Question

I am following a tutorial on deploying a Node.js app onto the Amazon service with GitHub's webhook.

On the Amazon server, I have created a repository named hook, and initialized it as a GitHub repository

$ mkdir hook 
$ cd hook 
$ git init --bare

Then I created a githook

$ cat > hooks/post-receive

GIT_WORK_TREE=/home/ubuntu/myapp git checkout -f
echo "Installing dependencies..."
cd /home/ubuntu/myapp
npm install
echo "Restarting node.js..."

$ chmod +x hooks/post-receive

I think this is done on the server side, so I go back to the GitHub repository and add a WebHook URL. But I don't know how to fill in this URL, so I input

ssh://ubuntu@54.201.12.68/home/ubuntu/hook

which I think it is not right.

I commit and push my local repository on Windows platform, so as expected nothing is received on the Amazon server side.

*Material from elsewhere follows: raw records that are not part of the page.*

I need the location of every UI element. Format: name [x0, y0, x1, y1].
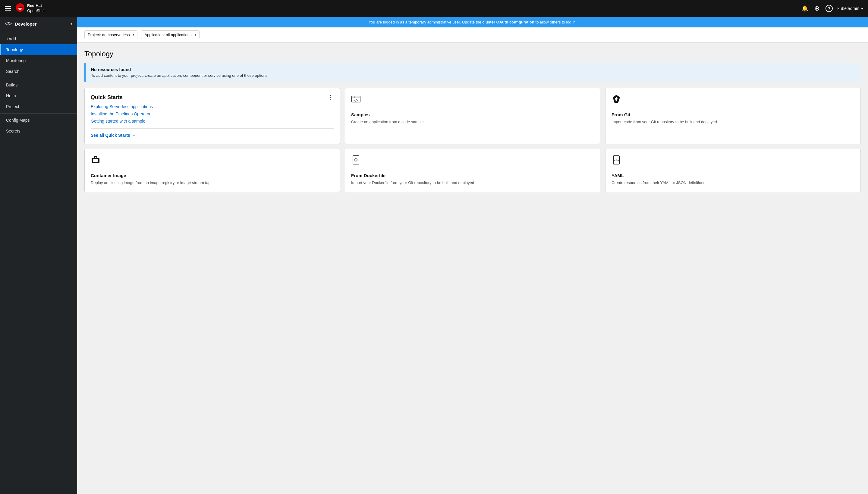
sidebar-item-helm[interactable]: Helm: [0, 90, 77, 101]
project-selector[interactable]: Project: demoserverless ▾: [85, 31, 137, 39]
container-image-card[interactable]: Container Image Deploy an existing image…: [85, 149, 340, 192]
logo-text: Red Hat OpenShift: [27, 3, 44, 14]
help-icon[interactable]: ?: [826, 5, 833, 12]
svg-rect-10: [95, 157, 96, 158]
yaml-desc: Create resources from their YAML or JSON…: [611, 180, 854, 186]
svg-point-5: [356, 97, 356, 98]
toolbar: Project: demoserverless ▾ Application: a…: [77, 27, 868, 42]
sidebar-item-add[interactable]: +Add: [0, 34, 77, 44]
from-git-desc: Import code from your Git repository to …: [611, 119, 854, 125]
svg-text:</>: </>: [614, 159, 619, 162]
dockerfile-icon: [351, 155, 594, 170]
samples-icon: </>: [351, 94, 594, 109]
svg-point-3: [353, 97, 353, 98]
sidebar-item-search[interactable]: Search: [0, 66, 77, 77]
from-dockerfile-title: From Dockerfile: [351, 173, 594, 178]
no-resources-alert: No resources found To add content to you…: [85, 63, 861, 82]
cards-grid: Quick Starts ⋮ Exploring Serverless appl…: [85, 88, 861, 192]
sidebar-item-builds[interactable]: Builds: [0, 79, 77, 90]
application-label: Application: all applications: [144, 33, 191, 37]
project-label: Project: demoserverless: [88, 33, 130, 37]
svg-rect-8: [93, 159, 98, 162]
sidebar-item-monitoring[interactable]: Monitoring: [0, 55, 77, 66]
quick-starts-title: Quick Starts: [91, 94, 123, 101]
quick-starts-menu-icon[interactable]: ⋮: [328, 94, 334, 100]
username-label: kube:admin: [837, 6, 859, 11]
sidebar-item-topology[interactable]: Topology: [0, 44, 77, 55]
see-all-quick-starts-link[interactable]: See all Quick Starts →: [91, 128, 334, 138]
perspective-name: Developer: [15, 21, 37, 26]
code-icon: </>: [5, 21, 12, 26]
samples-desc: Create an application from a code sample: [351, 119, 594, 125]
topnav-icons: 🔔 ⊕ ?: [801, 4, 833, 12]
quick-starts-links: Exploring Serverless applications Instal…: [91, 104, 334, 124]
sidebar-item-project[interactable]: Project: [0, 101, 77, 112]
container-image-desc: Deploy an existing image from an image r…: [91, 180, 334, 186]
login-banner: You are logged in as a temporary adminis…: [77, 17, 868, 27]
samples-card[interactable]: </> Samples Create an application from a…: [345, 88, 601, 144]
alert-body: To add content to your project, create a…: [91, 73, 855, 78]
user-chevron-icon: ▾: [861, 6, 863, 11]
alert-title: No resources found: [91, 67, 855, 72]
yaml-icon: </>: [611, 155, 854, 170]
user-menu[interactable]: kube:admin ▾: [837, 6, 863, 11]
project-chevron-icon: ▾: [133, 33, 134, 36]
arrow-right-icon: →: [132, 133, 136, 138]
banner-text-before: You are logged in as a temporary adminis…: [369, 20, 482, 24]
svg-rect-11: [353, 156, 359, 164]
from-git-card[interactable]: From Git Import code from your Git repos…: [605, 88, 861, 144]
svg-point-4: [354, 97, 355, 98]
container-icon: [91, 155, 334, 170]
application-selector[interactable]: Application: all applications ▾: [141, 31, 199, 39]
main-content: You are logged in as a temporary adminis…: [77, 17, 868, 494]
samples-title: Samples: [351, 112, 594, 117]
container-image-title: Container Image: [91, 173, 334, 178]
sidebar-item-config-maps[interactable]: Config Maps: [0, 115, 77, 126]
see-all-label: See all Quick Starts: [91, 133, 130, 138]
perspective-label: </> Developer: [5, 21, 37, 26]
perspective-switcher[interactable]: </> Developer ▾: [0, 17, 77, 31]
add-circle-icon[interactable]: ⊕: [814, 4, 819, 12]
page-title: Topology: [85, 50, 861, 58]
yaml-title: YAML: [611, 173, 854, 178]
redhat-logo-icon: [16, 3, 25, 14]
quick-start-link-1[interactable]: Installing the Pipelines Operator: [91, 111, 334, 116]
sidebar-nav: +Add Topology Monitoring Search Builds H…: [0, 31, 77, 139]
notification-icon[interactable]: 🔔: [801, 5, 808, 12]
yaml-card[interactable]: </> YAML Create resources from their YAM…: [605, 149, 861, 192]
quick-starts-header: Quick Starts ⋮: [91, 94, 334, 101]
sidebar-divider: [0, 78, 77, 78]
quick-start-link-2[interactable]: Getting started with a sample: [91, 119, 334, 124]
from-dockerfile-desc: Import your Dockerfile from your Git rep…: [351, 180, 594, 186]
quick-starts-card: Quick Starts ⋮ Exploring Serverless appl…: [85, 88, 340, 144]
svg-text:</>: </>: [353, 99, 359, 102]
hamburger-menu[interactable]: [5, 6, 11, 11]
sidebar: </> Developer ▾ +Add Topology Monitoring…: [0, 17, 77, 494]
logo: Red Hat OpenShift: [16, 3, 44, 14]
banner-text-after: to allow others to log in.: [536, 20, 577, 24]
sidebar-item-secrets[interactable]: Secrets: [0, 126, 77, 136]
topnav: Red Hat OpenShift 🔔 ⊕ ? kube:admin ▾: [0, 0, 868, 17]
application-chevron-icon: ▾: [195, 33, 196, 36]
page-content: Topology No resources found To add conte…: [77, 42, 868, 200]
sidebar-divider-2: [0, 113, 77, 114]
svg-point-12: [355, 159, 357, 161]
from-dockerfile-card[interactable]: From Dockerfile Import your Dockerfile f…: [345, 149, 601, 192]
quick-start-link-0[interactable]: Exploring Serverless applications: [91, 104, 334, 109]
git-icon: [611, 94, 854, 109]
perspective-chevron-icon[interactable]: ▾: [71, 22, 72, 26]
from-git-title: From Git: [611, 112, 854, 117]
oauth-config-link[interactable]: cluster OAuth configuration: [482, 20, 534, 24]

I think it is probably due to the wrong webhook URL input at the GitHub repository setting, what do you think?

Do I have to set up a server with a URL in order to receive the updates and execute the bash?

Was it helpful?

Solution

Your AWS server's post-receive git hooks will be executed when commits are pushed to that server:

# On your development machine
git remote add aws ssh://ubuntu@54.201.12.68/home/ubuntu/
git push aws master

GitHub's web hooks work by sending an HTTP POST request to the URL that you provide when you push new commits to GitHub. If you want your site to be updated automatically when you push code to GitHub, you need one more piece: an HTTP server running on your machine that will accept the webhook payload, pull the new code from GitHub, and then redeploy. There's another question that has a bunch of possiblities you might try.